Key Pattern: We're using Ollama for both extraction (via generate) and embeddings (via embeddings). This keeps everything local. For production, you might cache embeddings in a vector index.

Creating Vector Indexes for Hybrid Search

Following Neo4j's GenAI integration guide, we create vector indexes:

def create_vector_indexes(self):
    """Create vector indexes for similarity search"""
    with self.driver.session() as session:
        # Abstract embeddings (4096 dimensions for nomic-embed-text)
        session.run("""
            CREATE VECTOR INDEX paper_abstracts IF NOT EXISTS
            FOR (p:Paper)
            ON p.abstract_embedding
            OPTIONS {
                indexConfig: {
                    `vector.dimensions`: 4096,
                    `vector.similarity_function`: 'cosine'
                }
            }
        """)
        
        # Concept embeddings
        session.run("""
            CREATE VECTOR INDEX concept_definitions IF NOT EXISTS
            FOR (c:Concept)
            ON c.definition_embedding
            OPTIONS {
                indexConfig: {
                    `vector.dimensions`: 4096,
                    `vector.similarity_function`: 'cosine'
                }
            }
        """)
        
        # Note embeddings
        session.run("""
            CREATE VECTOR INDEX note_contents IF NOT EXISTS
            FOR (n:Note)
            ON n.content_embedding
            OPTIONS {
                indexConfig: {
                    `vector.dimensions`: 4096,
                    `vector.similarity_function`: 'cosine'
                }
            }
        """)

Critical: The dimension count (4096) must match your embedding model. nomic-embed-text uses 4096, but if you switch to all-MiniLM-L6-v2, you'd need 384.
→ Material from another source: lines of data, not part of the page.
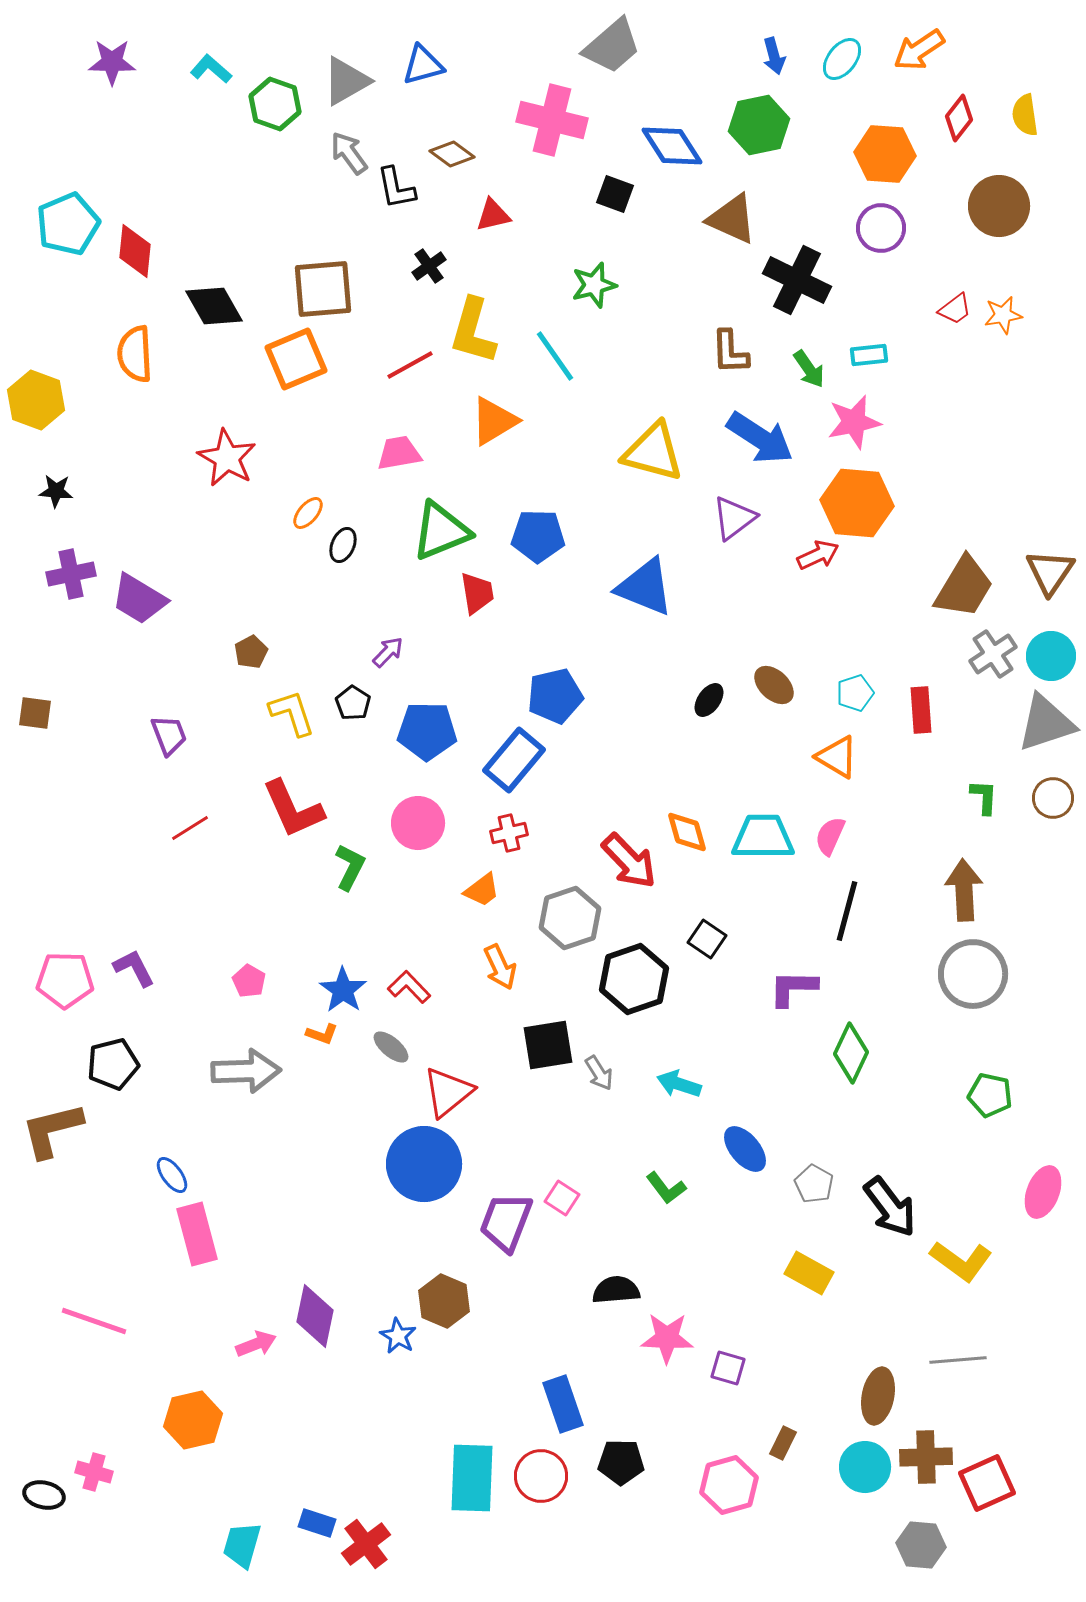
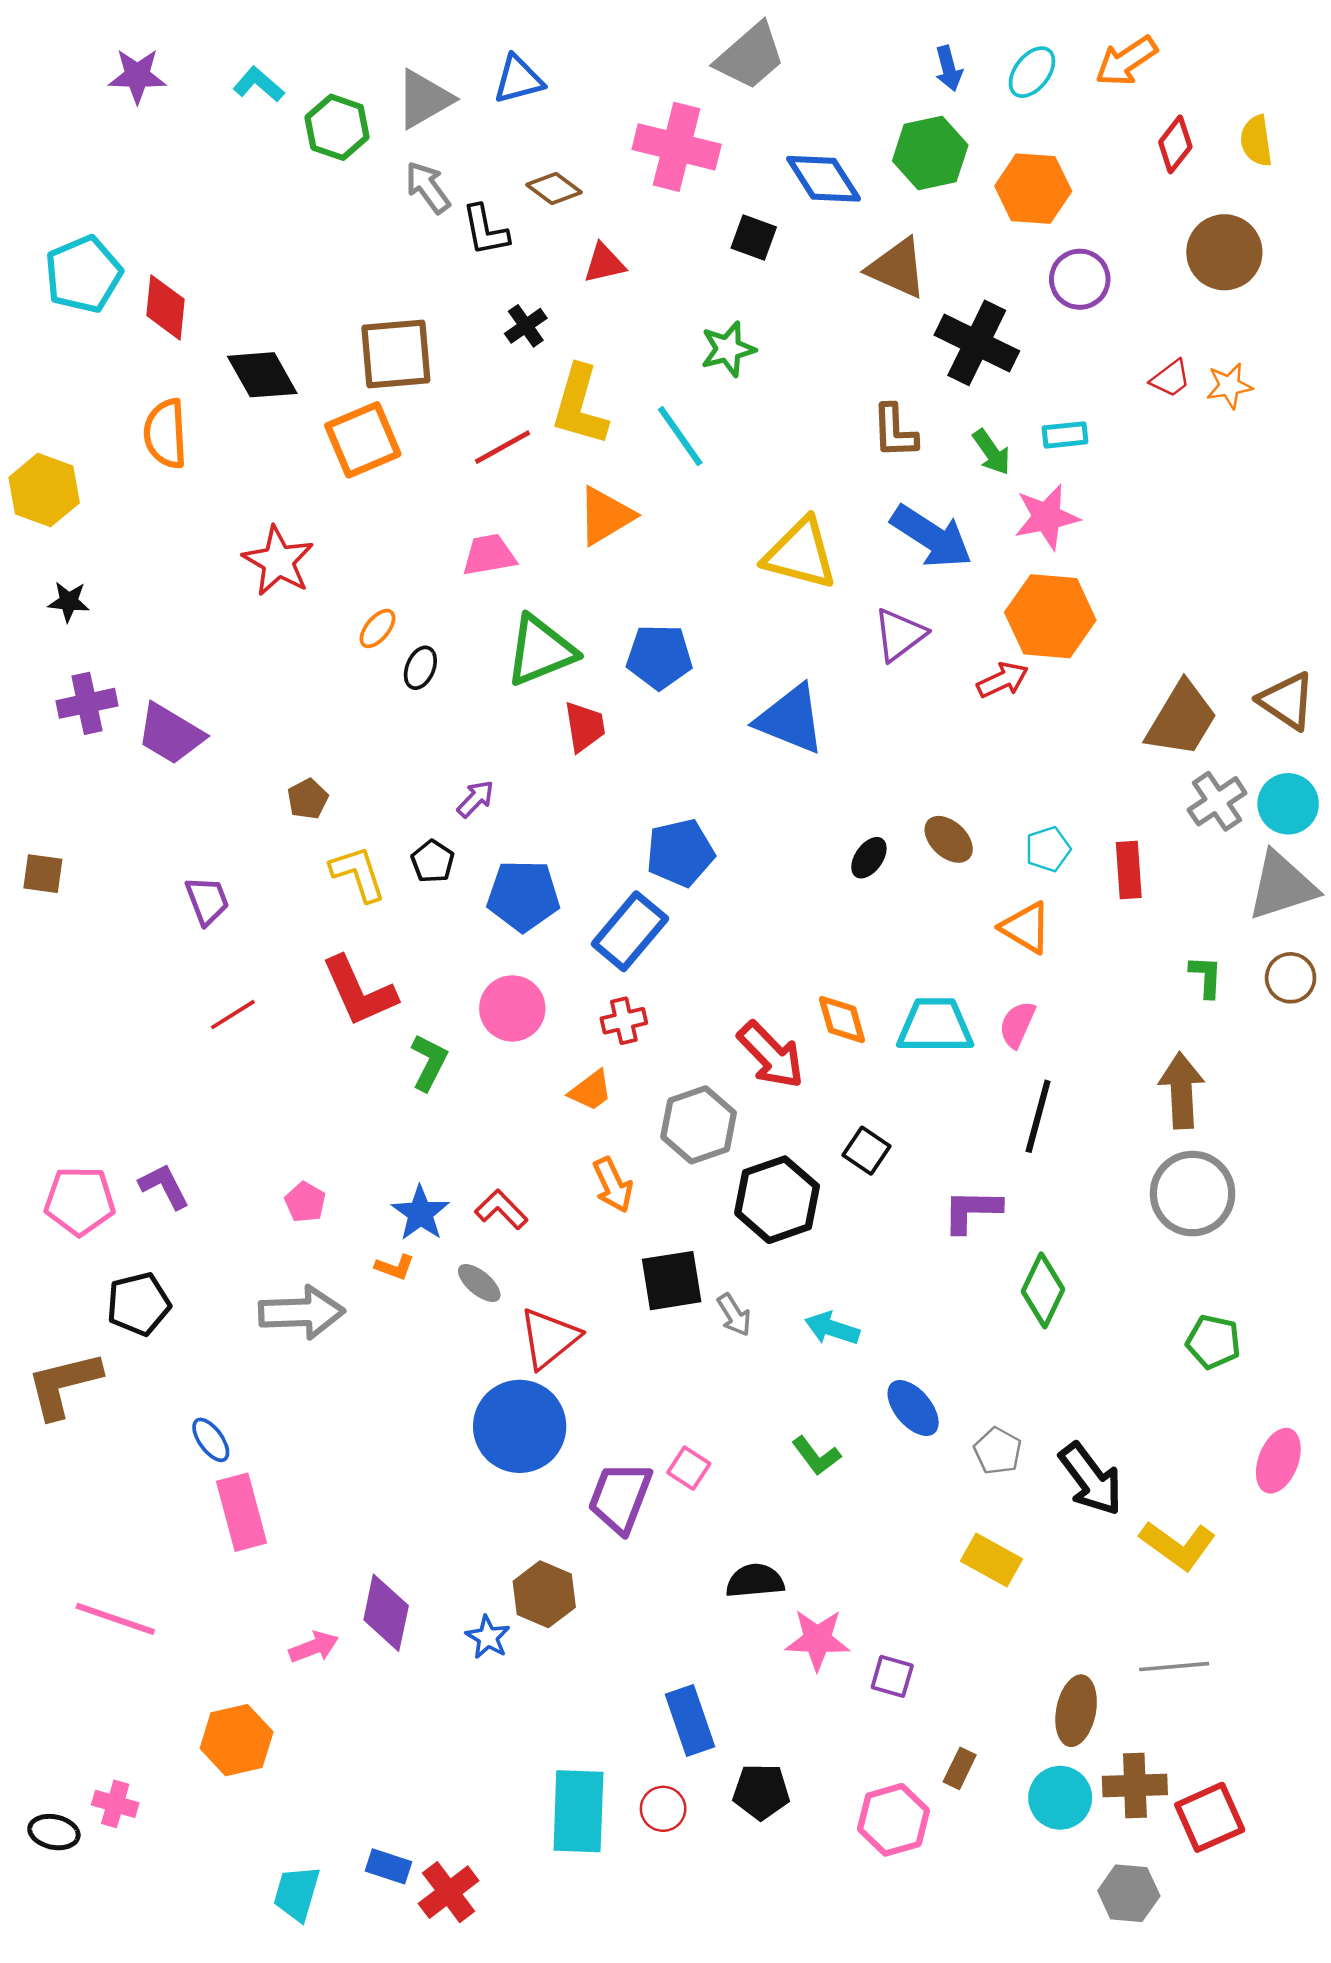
orange hexagon: (885, 154) -> (1033, 189), moved
brown triangle: (1050, 572) -> (1287, 701), turned -30
red circle: (541, 1476) -> (663, 1809), size x0.7

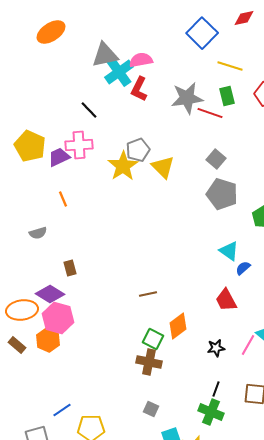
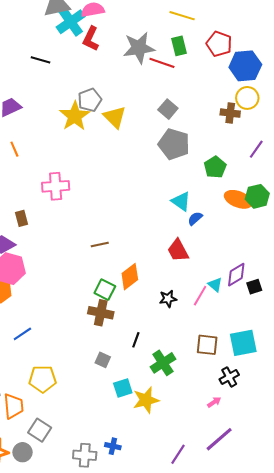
black line: (89, 110) -> (41, 60), turned -30
pink cross: (79, 145) -> (56, 186), moved
black line: (216, 389) -> (136, 340), moved
blue line: (62, 410) -> (22, 334), moved
green cross: (211, 412) -> (163, 363), turned 35

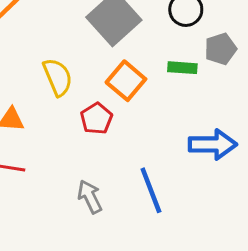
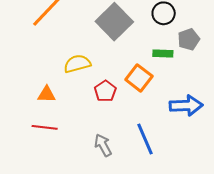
yellow semicircle: (58, 77) -> (77, 64), turned -80
orange square: (126, 81) -> (139, 78), moved

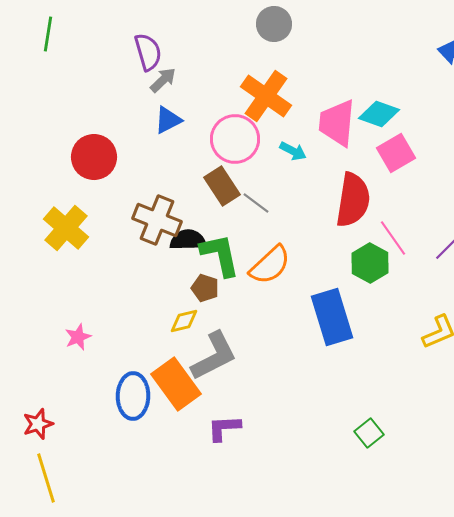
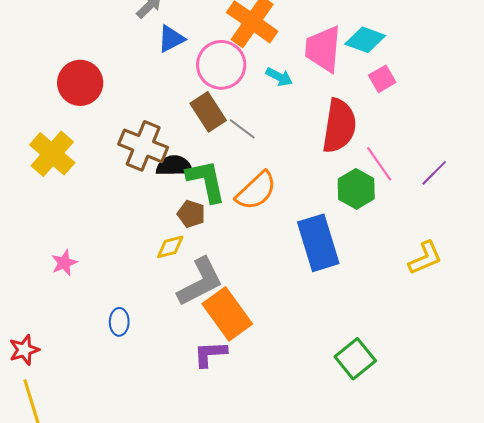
blue triangle: (168, 120) -> (171, 39), moved
pink square: (396, 153) -> (382, 79), size x0.7
orange rectangle: (176, 384) -> (227, 314), moved
blue ellipse: (133, 396) -> (119, 322), size x0.6
green square: (369, 433) -> (355, 359), size x1.4

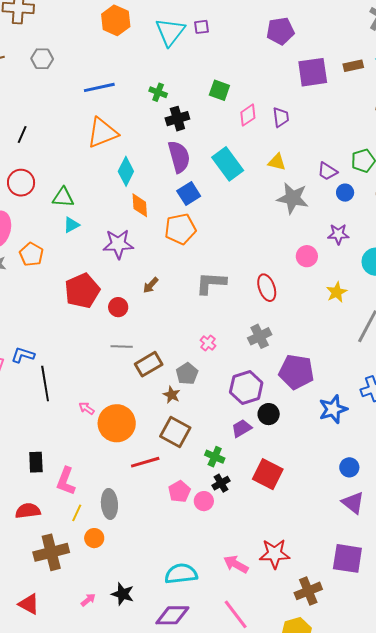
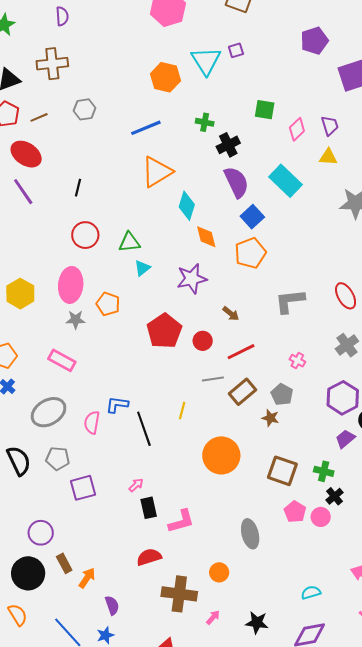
orange hexagon: (116, 20) -> (165, 77), moved
yellow triangle: (277, 162) -> (328, 157), moved
brown arrow: (151, 285) -> (231, 314), turned -84
pink arrow: (87, 408) -> (136, 485), moved, turned 112
brown square: (175, 432) -> (282, 471), moved
red line: (145, 462) -> (241, 352), moved
pink L-shape: (66, 481) -> (181, 521), turned -116
gray ellipse: (109, 504) -> (250, 534), moved
yellow line: (77, 513) -> (182, 410), moved
brown cross: (51, 552) -> (179, 594), turned 32
cyan semicircle: (181, 574) -> (311, 592), size x0.6
pink arrow: (88, 600) -> (213, 617), moved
Part 3: Implementing Hybrid Retrieval

Now we implement the retrieval layer that combines vector similarity with graph traversal:

Hybrid Retrieval System Architecture

class HybridRetriever:
    def __init__(self, driver, ollama_model="mistral"):
        self.driver = driver
        self.ollama_model = ollama_model
    
    def retrieve_context(self, query: str, limit: int = 5) -> list[dict]:
        """
        Hybrid retrieval combining:
        1. Vector similarity search
        2. Graph traversal for related concepts
        3. Citation network expansion
        """
        
        # Generate query embedding
        query_embedding = ollama.embeddings(
            model='nomic-embed-text',
            prompt=query
        )['embedding']
        
        with self.driver.session() as session:
            # Vector similarity search
            vector_results = session.run("""
                CALL db.index.vector.queryNodes(
                    'paper_abstracts', 
                    $limit, 
                    $query_embedding
                )
                YIELD node, score
                MATCH (node)<-[:AUTHORED]-(author:Author)
                MATCH (node)-[:DISCUSSES]->(concept:Concept)
                
                RETURN 
                    node.title AS title,
                    node.abstract AS abstract,
                    node.year AS year,
                    score AS relevance_score,
                    collect(DISTINCT author.name) AS authors,
                    collect(DISTINCT concept.name) AS concepts,
                    'vector_search' AS retrieval_method
                ORDER BY score DESC
                """,
                query_embedding=query_embedding,
                limit=limit
            ).data()
            
            # Graph traversal for cited papers
            graph_results = []
            if vector_results:
                top_paper_title = vector_results[0]['title']
                
                graph_results = session.run("""
                    MATCH (seed:Paper {title: $seed_title})
                    MATCH (seed)-[:CITES]->(cited:Paper)
                    MATCH (cited)<-[:AUTHORED]-(author:Author)
                    MATCH (cited)-[:DISCUSSES]->(concept:Concept)
                    WHERE any(c IN $query_concepts WHERE c IN collect(concept.name))
                    
                    RETURN 
                        cited.title AS title,
                        cited.abstract AS abstract,
                        cited.year AS year,
                        0.7 AS relevance_score,
                        collect(DISTINCT author.name) AS authors,
                        collect(DISTINCT concept.name) AS concepts,
                        'citation_traversal' AS retrieval_method
                    LIMIT $limit
                    """,
                    seed_title=top_paper_title,
                    query_concepts=self._extract_query_concepts(query),
                    limit=limit // 2
                ).data()
            
            # Combine and deduplicate
            all_results = vector_results + graph_results
            seen_titles = set()
            unique_results = []
            
            for result in all_results:
                if result['title'] not in seen_titles:
                    seen_titles.add(result['title'])
                    unique_results.append(result)
            
            return sorted(unique_results, 
                         key=lambda x: x['relevance_score'], 
                         reverse=True)[:limit]
    
    def _extract_query_concepts(self, query: str) -> list[str]:
        """Extract key concepts from query using LLM"""
        response = ollama.generate(
            model=self.ollama_model,
            prompt=f"Extract 3-5 key technical concepts from this query: {query}. Return as comma-separated list.",
            options={'temperature': 0.1}
        )
        return [c.strip() for c in response['response'].split(',')]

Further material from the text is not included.